Dataset extract.
·····

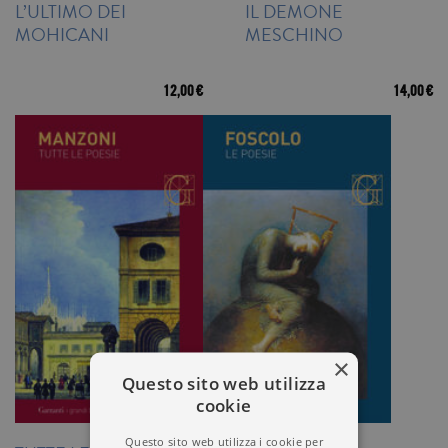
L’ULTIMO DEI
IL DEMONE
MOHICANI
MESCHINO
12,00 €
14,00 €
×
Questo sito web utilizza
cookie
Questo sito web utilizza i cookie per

·····

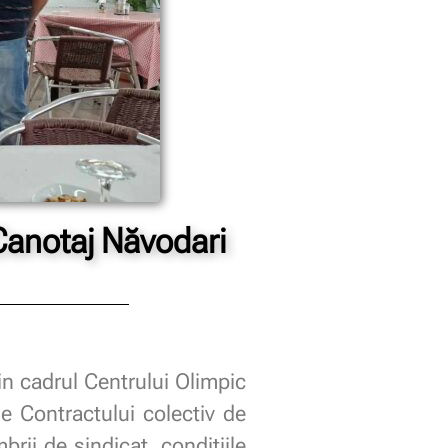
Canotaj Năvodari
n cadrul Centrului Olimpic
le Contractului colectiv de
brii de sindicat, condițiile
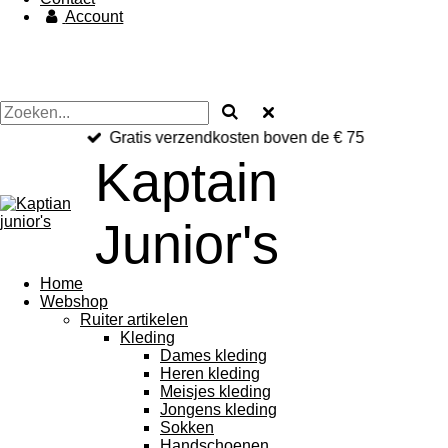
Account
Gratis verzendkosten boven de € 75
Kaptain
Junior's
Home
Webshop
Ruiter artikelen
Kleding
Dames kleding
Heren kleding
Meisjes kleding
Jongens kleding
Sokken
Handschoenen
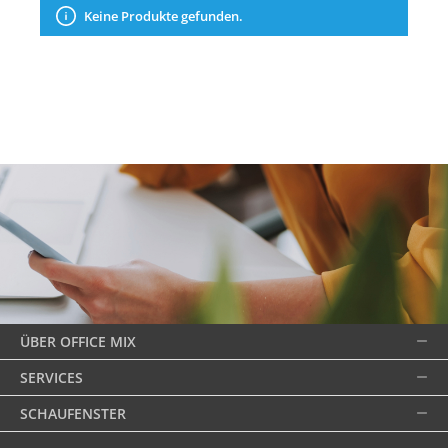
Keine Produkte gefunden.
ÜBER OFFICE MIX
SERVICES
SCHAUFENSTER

·····

Exercise aim. In the data above, retype only the stretch from the line with "Meisjes kleding" through the line with "SCHAUFENSTER", word for word, and skip any pictures.

Solution for this task.
Meisjes kleding
Jongens kleding
Sokken
Handschoenen
Keine Produkte gefunden.
ÜBER OFFICE MIX
SERVICES
SCHAUFENSTER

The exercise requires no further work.